Terlahir dengan nama Niki Alma Febriana Fauzi adalah salah satu takdir yang ada padaku. Tidak pernah terlintas sama sekali sebelumnya ketika aku masih di rahim ibu akan mendapatkan nama seperti ini. Sebuah nama yang bisa dibilang cukup panjang untuk ukuran nama orang Indonesia. Maklum, ketika aku belum lahir ke dunia, kedua orang tuaku begitu mendambakan seorang anak berjenis kelamin laki-laki; kedua kakakku semuanya perempuan. Mungkin dibuatkannya nama sepanjang ini adalah salah satu bentuk rasa syukur dan kepuasan tersendiri dari mereka. Selintas namaku ini memang agak kebarat-baratan (bila kata “Niki” tertulis “Nicky”), namun juga agak kejawa-jawaan (“Niki” dalam bahasa Jawa artinya adalah “ini”).  Tidak hanya itu, cita rasa Arabian juga cukup terasa dengan adanya kata “Alma” dan “Fauzi”, yang keduanya secara berurutan berarti “air” dan “keberuntungan”. Kata “Febriana” mungkin yang paling tidak bercorak kebarat-baratan, kejawa-jawaan atau kearab-araban. Ya, karena kata ini terambil dari sebuah nama bulan, yaitu Februari. Kata ibuku, agar dia tidak lupa pada bulan apa anak laki-laki pertamanya lahir.

Kadang aku berpikir mengapa orang tuaku menamaiku dengan nama seperti ini. Apa ada makna di baliknya? Pernah kutanyakan, tapi selalu tidak pernah mendapat jawaban yang memuaskan. Konon, sebagian namaku adalah pemberian dari seseorang yang masih saudara dengan orang tuaku. Sebut saja namanya Aying. Dari Aying inilah sebagian namaku berasal. Dua kata pertama (Niki dan Alma) adalah darinya, dan dua yang lain dari orang tuaku. Dan kebetulan juga (namun sesugguhnya Allah telah merencanakan) nama “Alma” adalah nama yang sering orang-orang gunakan untuk memanggilku. Secara arti Indonesia bila namaku diterjemahkan maka kurang lebih ialah “ini - air - bulan Februari - keberuntungan”. Terjemahan yang tidak cukup membantu menggali makna di balik sebuah nama yang panjang. Kubiarkan terus-menerus kebingungan ini, sampai pada saatnya banyak orang yang mengira namaku adalah nama perempuan, bukan laki-laki. Baik di dunia maya maupun di dunia nyata.

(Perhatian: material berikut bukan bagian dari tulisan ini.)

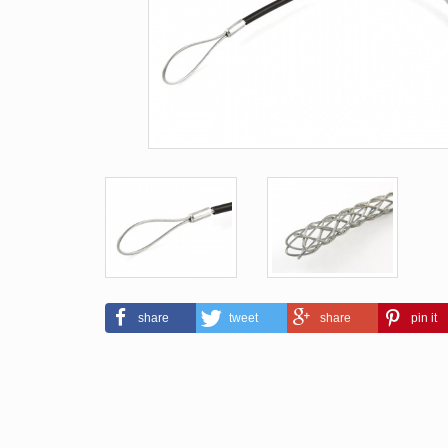
share
tweet
share
pin it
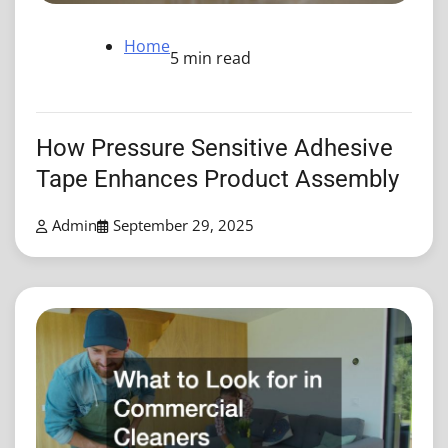
Home
5 min read
How Pressure Sensitive Adhesive
Tape Enhances Product Assembly
Admin
September 29, 2025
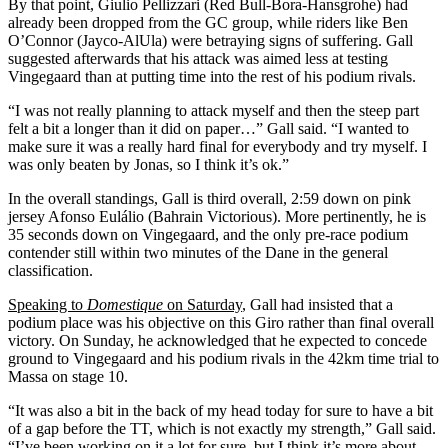
By that point, Giulio Pellizzari (Red Bull-Bora-Hansgrohe) had
already been dropped from the GC group, while riders like Ben
O’Connor (Jayco-AlUla) were betraying signs of suffering. Gall
suggested afterwards that his attack was aimed less at testing
Vingegaard than at putting time into the rest of his podium rivals.
“I was not really planning to attack myself and then the steep part
felt a bit a longer than it did on paper…” Gall said. “I wanted to
make sure it was a really hard final for everybody and try myself. I
was only beaten by Jonas, so I think it’s ok.”
In the overall standings, Gall is third overall, 2:59 down on pink
jersey Afonso Eulálio (Bahrain Victorious). More pertinently, he is
35 seconds down on Vingegaard, and the only pre-race podium
contender still within two minutes of the Dane in the general
classification.
Speaking to
Domestique
on Saturday
, Gall had insisted that a
podium place was his objective on this Giro rather than final overall
victory. On Sunday, he acknowledged that he expected to concede
ground to Vingegaard and his podium rivals in the 42km time trial to
Massa on stage 10.
“It was also a bit in the back of my head today for sure to have a bit
of a gap before the TT, which is not exactly my strength,” Gall said.
“I’ve been working on it a lot for sure, but I think it’s more about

Kebingunan dan rasa agak kesal karena ketidakjelasanan makna namaku sendiri semakin menjadi-jadi. Mangapa tidak jelas begini? Jadi dikira perempuan lagi? Sampai pada akhirnya ketika aku duduk di kelas tiga ‘Aliyah (sederajat 3 SMA), ada seorang guruku yang bercerita tentang keistimewaan air. Air adalah sebuah senyawa yang paling mandiri di dunia ini, katanya. Dia adalah senyawa independen yang mampu bertahan di dunia walaupun tidak ada senyawa-senyawa yang lain. Dia adalah senyawa yang paling dibutuhkan oleh siapapun; manusia, tumbuhan, binatang. Bayangkan bila di dunia ini tidak ada air! Manusia, tumbuhan, binatang dan siapa saja (secara normal) tidak akan bisa bertahan hidup. Manusia mungkin bisa bertahan tidak makan berhari-hari, tapi coba suruh manusia untuk tidak minum barang sehari. Mendengar penjelasan dari guruku itu, kebingungan akan makna namaku sendiri sedikit demi sedikit luntur dan berubah menjadi partikel-partikel yang menggumpal mewujud rasa terimakasih dan syukur kepada orang yang telah memberiku nama ini. Benar-benar luar biasa! Apa yang dijelaskan oleh guruku itu ternyata juga telah mendapat legitimasi dari ayat suci al-Qur’an, firman Allah yang tidak perlu diragukan lagi kebenaran dan keotentikannya. Sebuah potongan ayat pada surat al-Anbiya ayat 30 menjadi saksi begitu istimewanya satu makhluk Allah yang bernama air, “... Dan dari air Kami jadikan segala sesuatu yang hidup ...”. Bukan hanya satu, dua atau tiga tapi Allah mengatakan segala sesuatu. Subhanallah!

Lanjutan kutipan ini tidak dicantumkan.